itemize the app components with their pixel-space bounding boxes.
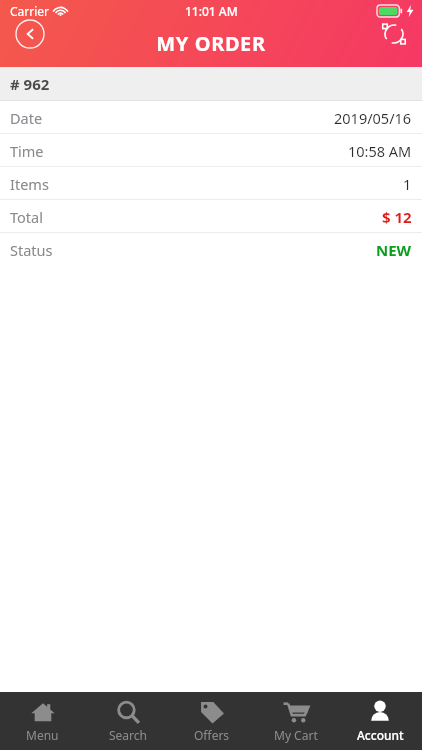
staticText: Offers bbox=[194, 727, 230, 743]
staticText: # 962 bbox=[10, 74, 50, 94]
staticText: 2019/05/16 bbox=[334, 108, 412, 128]
button[interactable]: Items bbox=[0, 167, 422, 200]
staticText: $ 12 bbox=[382, 207, 412, 227]
staticText: Search bbox=[109, 727, 147, 743]
staticText: 11:01 AM bbox=[185, 3, 238, 19]
button[interactable]: Time bbox=[0, 134, 422, 167]
staticText: Account bbox=[357, 727, 404, 743]
staticText: 10:58 AM bbox=[348, 141, 412, 161]
button[interactable]: Total bbox=[0, 200, 422, 233]
staticText: Carrier bbox=[10, 3, 50, 19]
button[interactable]: Search bbox=[85, 692, 170, 750]
button[interactable]: My Cart bbox=[254, 692, 338, 750]
staticText: Status bbox=[10, 240, 53, 260]
staticText: Time bbox=[10, 141, 44, 161]
button[interactable]: Menu bbox=[0, 692, 85, 750]
button[interactable]: Offers bbox=[170, 692, 254, 750]
button[interactable]: Date bbox=[0, 101, 422, 134]
button[interactable]: Account bbox=[338, 692, 422, 750]
staticText: NEW bbox=[376, 240, 412, 260]
staticText: Date bbox=[10, 108, 43, 128]
staticText: MY ORDER bbox=[156, 30, 266, 57]
staticText: My Cart bbox=[274, 727, 318, 743]
button[interactable]: Status bbox=[0, 233, 422, 266]
button[interactable]: Back bbox=[8, 11, 52, 56]
button[interactable]: Refresh bbox=[372, 11, 416, 56]
staticText: Items bbox=[10, 174, 49, 194]
staticText: Total bbox=[10, 207, 43, 227]
staticText: 1 bbox=[403, 174, 412, 194]
staticText: Menu bbox=[26, 727, 59, 743]
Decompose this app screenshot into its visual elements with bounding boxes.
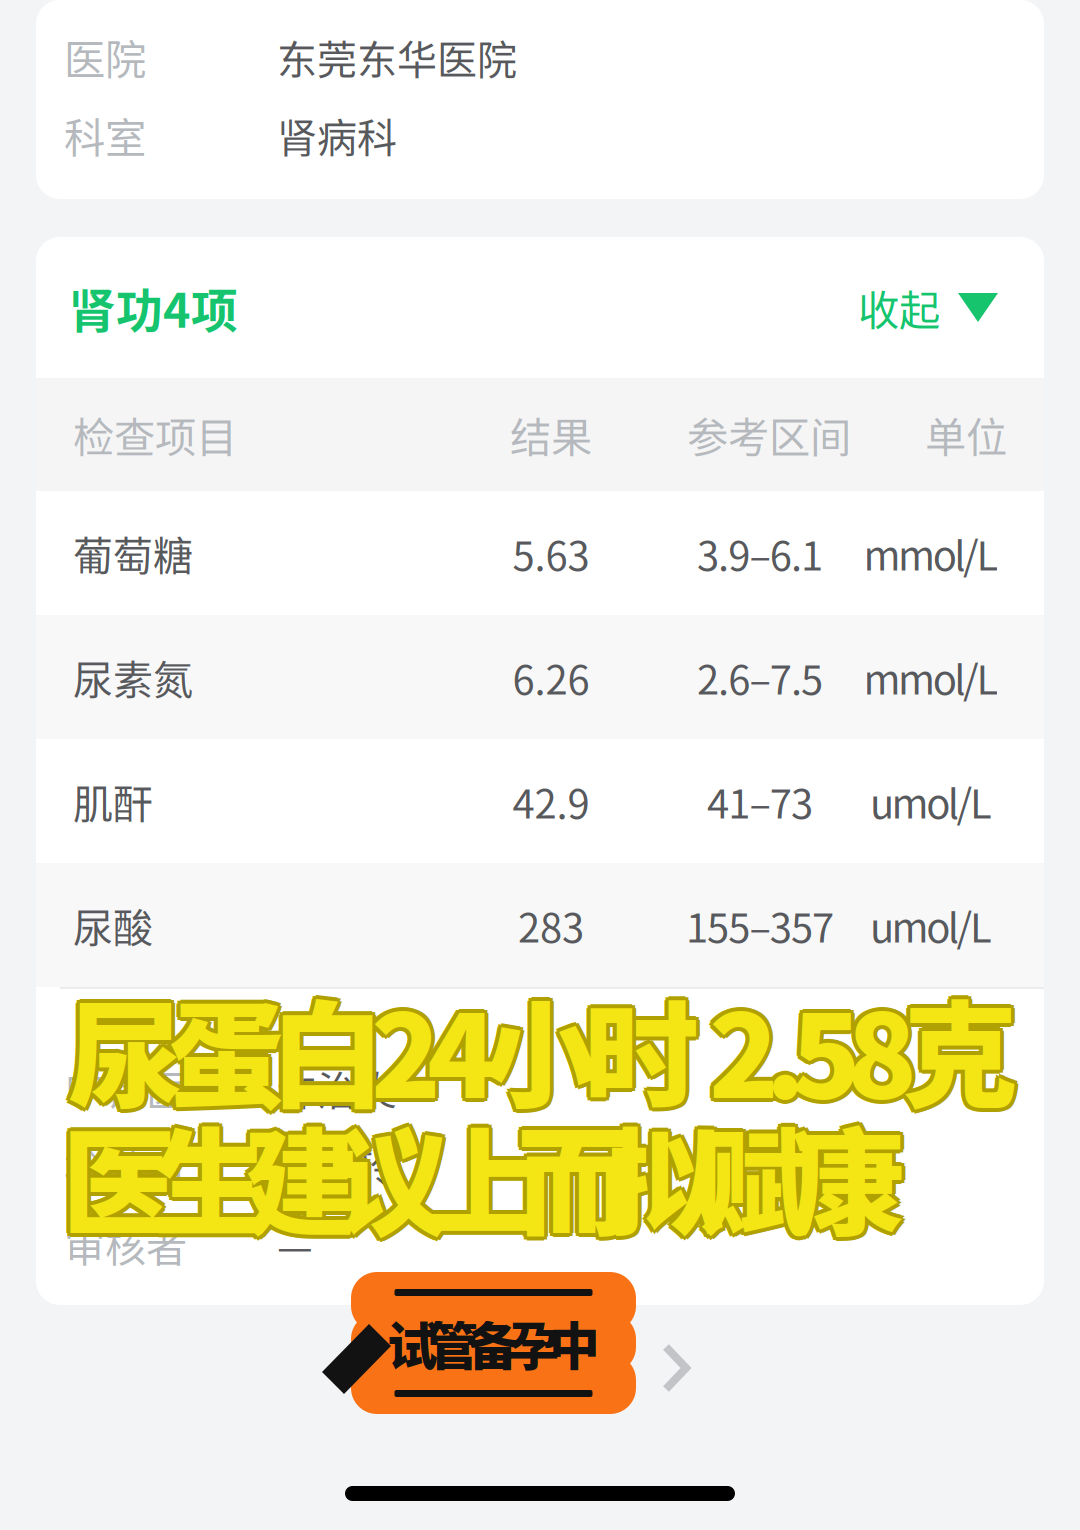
staticText: —	[277, 1215, 313, 1273]
staticText: 检验者	[64, 1136, 187, 1196]
staticText: 医生建议上而拟赋康	[65, 1089, 908, 1255]
staticText: mmol/L	[864, 648, 998, 706]
staticText: 单位	[925, 405, 1007, 464]
button[interactable]: 肾功4项	[36, 237, 1044, 378]
staticText: 3.9–6.1	[697, 524, 823, 582]
staticText: 申请医生	[64, 1058, 228, 1118]
staticText: 尿蛋白24小时 2.58克	[72, 965, 1022, 1131]
staticText: 医生建议上而拟赋康	[58, 1092, 901, 1258]
staticText: 医生建议上而拟赋康	[59, 1095, 902, 1261]
staticText: 张建玲	[277, 1137, 397, 1195]
staticText: 医生建议上而拟赋康	[62, 1088, 905, 1254]
staticText: 东莞东华医院	[277, 28, 517, 86]
staticText: 尿蛋白24小时 2.58克	[64, 965, 1014, 1131]
staticText: 许治炎	[277, 1059, 397, 1117]
staticText: 6.26	[512, 648, 590, 706]
staticText: 医院	[64, 27, 146, 87]
staticText: 医生建议上而拟赋康	[62, 1092, 905, 1258]
staticText: 尿酸	[73, 896, 153, 954]
staticText: 155–357	[686, 896, 834, 954]
staticText: 42.9	[512, 772, 590, 830]
staticText: 2.6–7.5	[697, 648, 823, 706]
staticText: 肾功4项	[69, 274, 238, 341]
staticText: 葡萄糖	[73, 524, 193, 582]
staticText: 结果	[510, 405, 592, 464]
staticText: mmol/L	[864, 524, 998, 582]
staticText: 检查项目	[73, 405, 237, 464]
staticText: umol/L	[870, 896, 992, 954]
staticText: 283	[518, 896, 584, 954]
staticText: 尿蛋白24小时 2.58克	[65, 962, 1015, 1128]
staticText: 41–73	[707, 772, 813, 830]
staticText: 参考区间	[687, 405, 851, 464]
staticText: 尿蛋白24小时 2.58克	[65, 968, 1015, 1134]
staticText: 5.63	[512, 524, 590, 582]
staticText: 医生建议上而拟赋康	[62, 1096, 905, 1262]
staticText: 科室	[64, 105, 146, 165]
staticText: 肾病科	[277, 106, 397, 164]
staticText: 收起	[858, 278, 940, 338]
staticText: 医生建议上而拟赋康	[59, 1089, 902, 1255]
staticText: 审核者	[64, 1214, 187, 1274]
staticText: 尿蛋白24小时 2.58克	[68, 969, 1018, 1135]
staticText: 尿蛋白24小时 2.58克	[71, 968, 1021, 1134]
staticText: 尿蛋白24小时 2.58克	[68, 961, 1018, 1127]
staticText: 尿蛋白24小时 2.58克	[68, 965, 1018, 1131]
staticText: 尿蛋白24小时 2.58克	[71, 962, 1021, 1128]
staticText: 肌酐	[73, 772, 153, 830]
staticText: 医生建议上而拟赋康	[65, 1095, 908, 1261]
staticText: umol/L	[870, 772, 992, 830]
staticText: 尿素氮	[73, 648, 193, 706]
staticText: 医生建议上而拟赋康	[66, 1092, 909, 1258]
staticText: 试管备孕中	[387, 1306, 600, 1380]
::::::::
What you are asked to do
Go through the data line by line and work out how many lines contain "bounding". Give only that number.

Response below
2